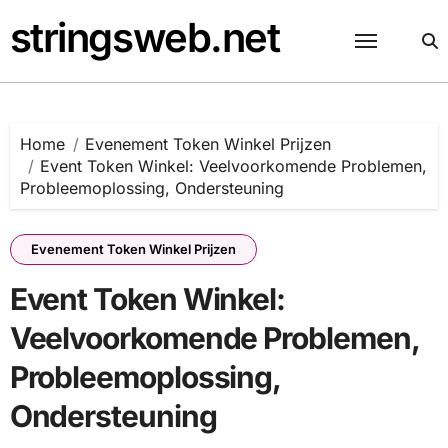
Skip
stringsweb.net
to
content
Home
Evenement Token Winkel Prijzen
Event Token Winkel: Veelvoorkomende Problemen,
Probleemoplossing, Ondersteuning
Evenement Token Winkel Prijzen
Event Token Winkel:
Veelvoorkomende Problemen,
Probleemoplossing,
Ondersteuning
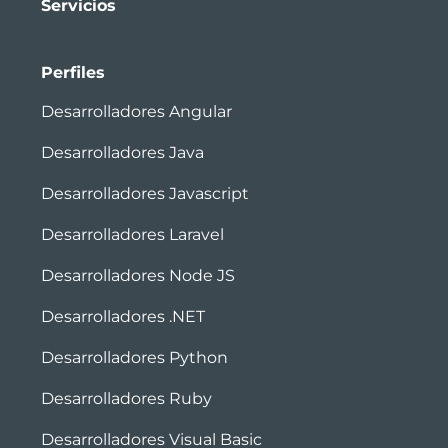
Servicios
Perfiles
Desarrolladores Angular
Desarrolladores Java
Desarrolladores Javascript
Desarrolladores Laravel
Desarrolladores Node JS
Desarrolladores .NET
Desarrolladores Python
Desarrolladores Ruby
Desarrolladores Visual Basic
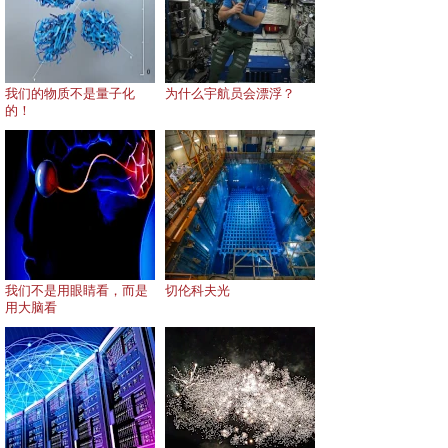
我们的物质不是量子化
为什么宇航员会漂浮？
的！
我们不是用眼睛看，而是
切伦科夫光
用大脑看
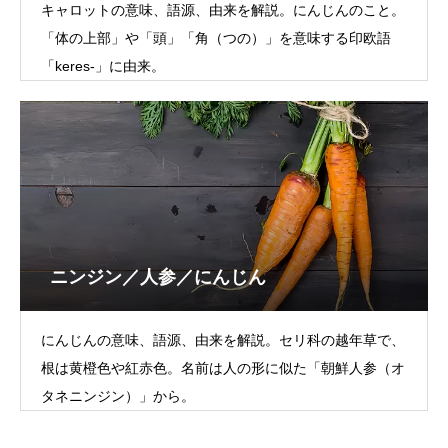
キャロットの意味、語源、由来を解説。にんじんのこと。
「体の上部」や「頭」「角（つの）」を意味する印欧語
「keres-」に由来。
ニンジン／人参／にんじん
にんじんの意味、語源、由来を解説。セリ科の越年草で、
根は黄橙色や紅赤色。名前は人の形に似た「朝鮮人参（オ
タネニンジン）」から。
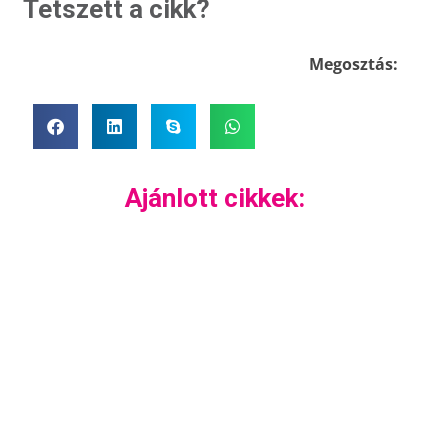
Tetszett a cikk?
Megosztás:
Ajánlott cikkek:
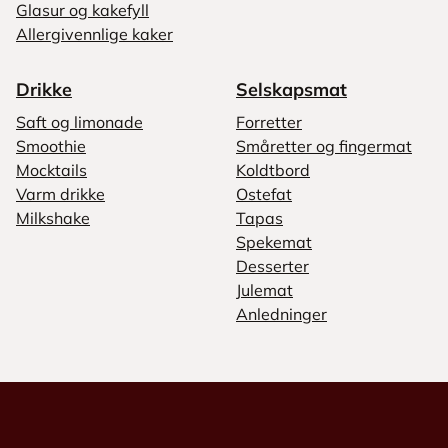
Glasur og kakefyll
Allergivennlige kaker
Drikke
Selskapsmat
Saft og limonade
Forretter
Smoothie
Småretter og fingermat
Mocktails
Koldtbord
Varm drikke
Ostefat
Milkshake
Tapas
Spekemat
Desserter
Julemat
Anledninger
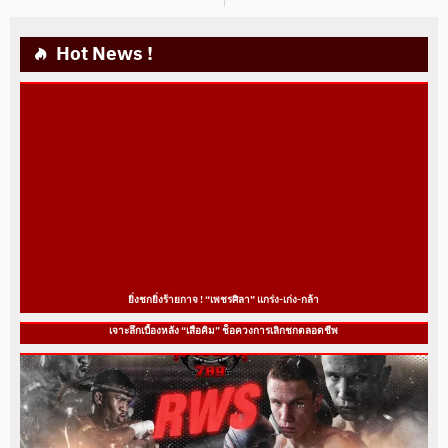
Hot News !
ยิ่งชกยิ่งร้ายกาจ ! “เพชรศิลา” แกร่ง-เก่ง-กล้า
เจาะลึกเบื้องหลัง “เสือคิม” ช็อควงการเลิกชกตลอดชีพ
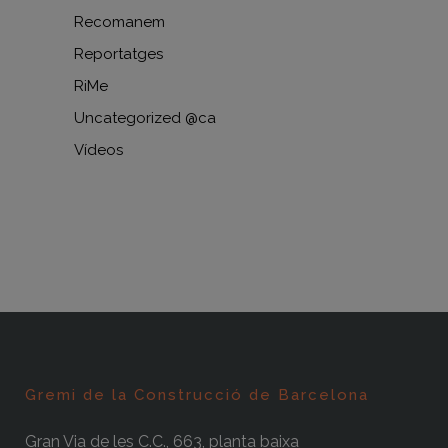
Recomanem
Reportatges
RiMe
Uncategorized @ca
Vídeos
Gremi de la Construcció de Barcelona
Gran Via de les C.C., 663, planta baixa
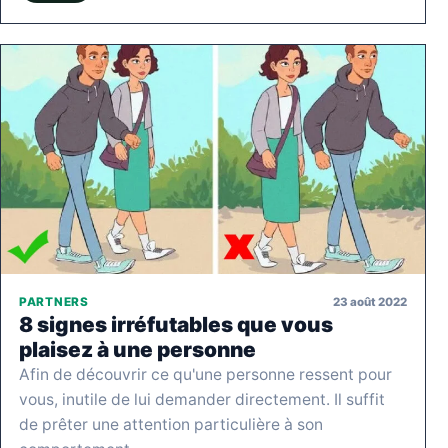
23 août 2022
PARTNERS
8 signes irréfutables que vous
plaisez à une personne
Afin de découvrir ce qu'une personne ressent pour
vous, inutile de lui demander directement. Il suffit
de prêter une attention particulière à son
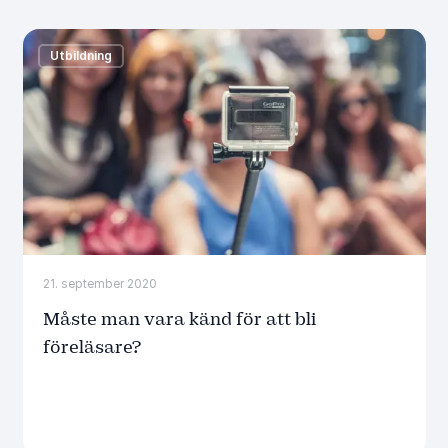
Utbildning
21. september 2020
Måste man vara känd för att bli
föreläsare?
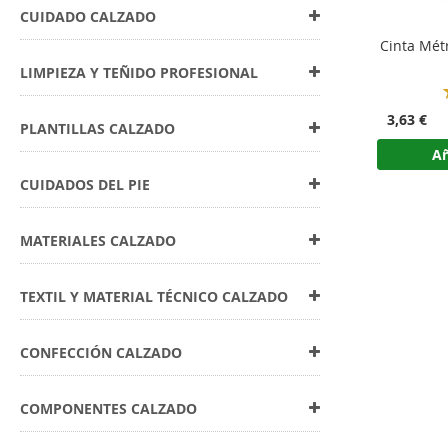
CUIDADO CALZADO
Cinta Mét
LIMPIEZA Y TEÑIDO PROFESIONAL
3,63 €
PLANTILLAS CALZADO
Añ
CUIDADOS DEL PIE
MATERIALES CALZADO
TEXTIL Y MATERIAL TÉCNICO CALZADO
CONFECCIÓN CALZADO
COMPONENTES CALZADO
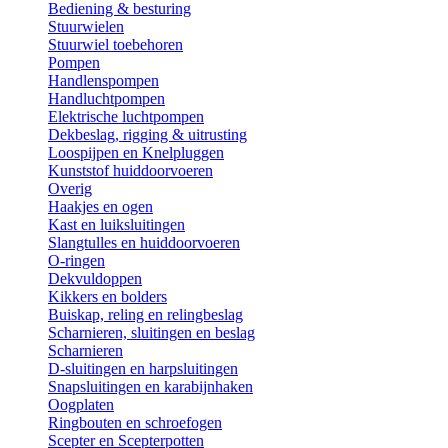
Bediening & besturing
Stuurwielen
Stuurwiel toebehoren
Pompen
Handlenspompen
Handluchtpompen
Elektrische luchtpompen
Dekbeslag, rigging & uitrusting
Loospijpen en Knelpluggen
Kunststof huiddoorvoeren
Overig
Haakjes en ogen
Kast en luiksluitingen
Slangtulles en huiddoorvoeren
O-ringen
Dekvuldoppen
Kikkers en bolders
Buiskap, reling en relingbeslag
Scharnieren, sluitingen en beslag
Scharnieren
D-sluitingen en harpsluitingen
Snapsluitingen en karabijnhaken
Oogplaten
Ringbouten en schroefogen
Scepter en Scepterpotten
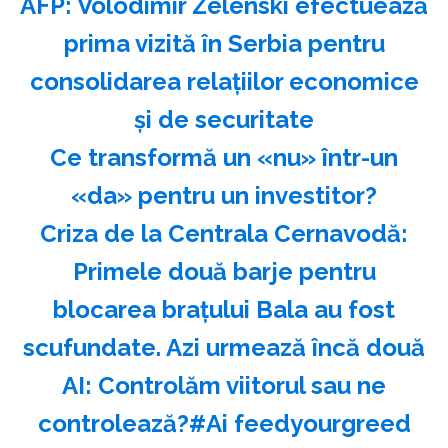
AFP: Volodimir Zelenski efectuează
prima vizită în Serbia pentru
consolidarea relaţiilor economice
şi de securitate
Ce transformă un «nu» într-un
«da» pentru un investitor?
Criza de la Centrala Cernavodă:
Primele două barje pentru
blocarea brațului Bala au fost
scufundate. Azi urmează încă două
AI: Controlăm viitorul sau ne
controlează?#Ai feedyourgreed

***

# [Directions]
The expected answer is a copy of each line above containing "Veelvoorkomende".

# [Response to this exercise]
Event Token Winkel: Veelvoorkomende Problemen,
Veelvoorkomende Problemen,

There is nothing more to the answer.